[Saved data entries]
BEGIN
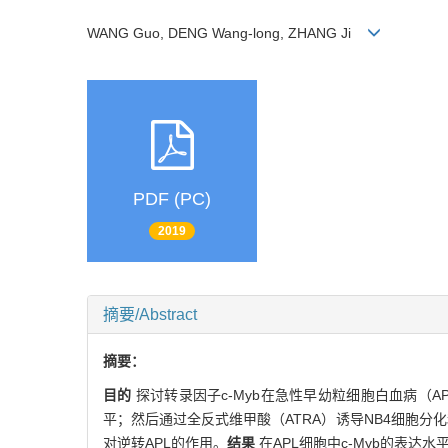
WANG Guo, DENG Wang-long, ZHANG Ji
PDF (PC)
2019
摘要/Abstract
摘要：
目的
探讨转录因子c-Myb在急性早幼粒细胞白血病（A
平；然后通过全反式维甲酸（ATRA）诱导NB4细胞分化和P
对逆转APL的作用。
结果
在APL细胞中c-Myb的表达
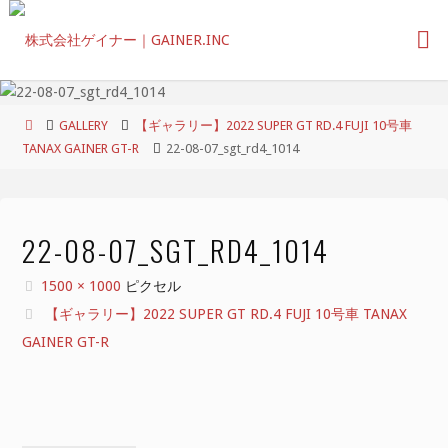
コ
ン
テ
ン
ツ
ホ
GALLERY
【ギャラリー】2022 SUPER GT RD.4 FUJI 10号車
へ
ー
TANAX GAINER GT-R
22-08-07_sgt_rd4_1014
ス
ム
キ
ッ
プ
22-08-07_SGT_RD4_1014
フ
1500 × 1000
ピクセル
ル
【ギャラリー】2022 SUPER GT RD.4 FUJI 10号車 TANAX
サ
GAINER GT-R
イ
ズ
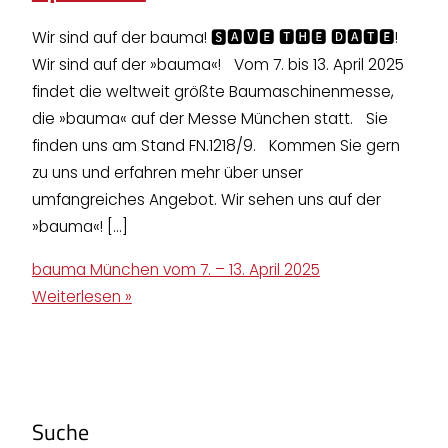
Wir sind auf der bauma! 🆂🅰🆅🅴 🆃🅷🅴 🅳🅰🆃🅴!
Wir sind auf der »bauma«! Vom 7. bis 13. April 2025
findet die weltweit größte Baumaschinenmesse,
die »bauma« auf der Messe München statt. Sie
finden uns am Stand FN.1218/9. Kommen Sie gern
zu uns und erfahren mehr über unser
umfangreiches Angebot. Wir sehen uns auf der
»bauma«! […]
bauma München vom 7. – 13. April 2025
Weiterlesen »
Suche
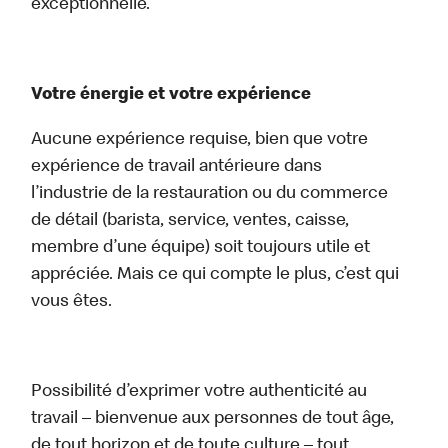
exceptionnelle.
Votre énergie et votre expérience
Aucune expérience requise, bien que votre
expérience de travail antérieure dans
l’industrie de la restauration ou du commerce
de détail (barista, service, ventes, caisse,
membre d’une équipe) soit toujours utile et
appréciée. Mais ce qui compte le plus, c’est qui
vous êtes.
Possibilité d’exprimer votre authenticité au
travail – bienvenue aux personnes de tout âge,
de tout horizon et de toute culture – tout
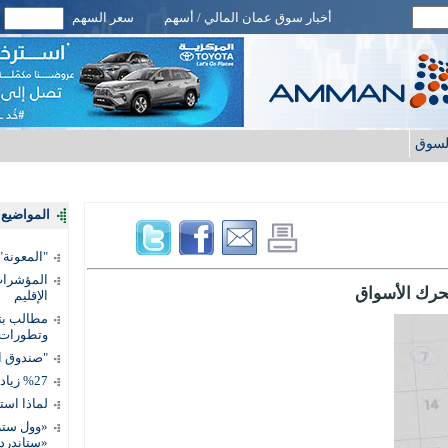
أخبار سوق عمان المالي / أسهم
سعر السهم
لسوق
المواضيع ا
"المعونة": تمكين 3 آلاف مس
المؤشرات 
تحرك الأسواق
الإقليم
مطالب بتط
وتطورات
"صندوق ال
%27 زيادة قيمة المدفوعات الرقمية
لماذا است
«وول ستر
«ستاندرد 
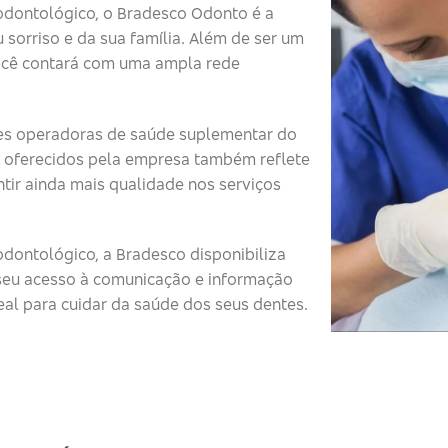
odontológico, o Bradesco Odonto é a
 sorriso e da sua família. Além de ser um
ocê contará com uma ampla rede
s operadoras de saúde suplementar do
 oferecidos pela empresa também reflete
tir ainda mais qualidade nos serviços
dontológico, a Bradesco disponibiliza
o seu acesso à comunicação e informação
eal para cuidar da saúde dos seus dentes.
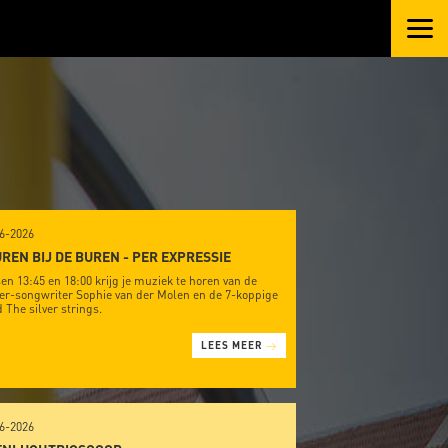
6-2026
REN BIJ DE BUREN - PER EXPRESSIE
en 13:45 en 18:00 krijg je muziek te horen van de
er-songwriter Sophie van der Molen en de 7-koppige
 The silver strings.
LEES MEER
6-2026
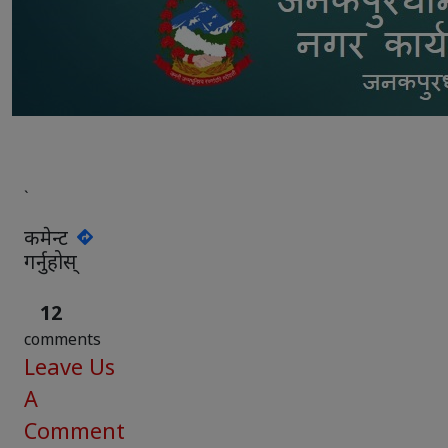
`
कमेन्ट
गर्नुहोस्
12
comments
Leave Us
A
Comment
END
Wherever the word "travail" appears in a line of the data above, copy that line.

expérience de travail antérieure dans
travail – bienvenue aux personnes de tout âge,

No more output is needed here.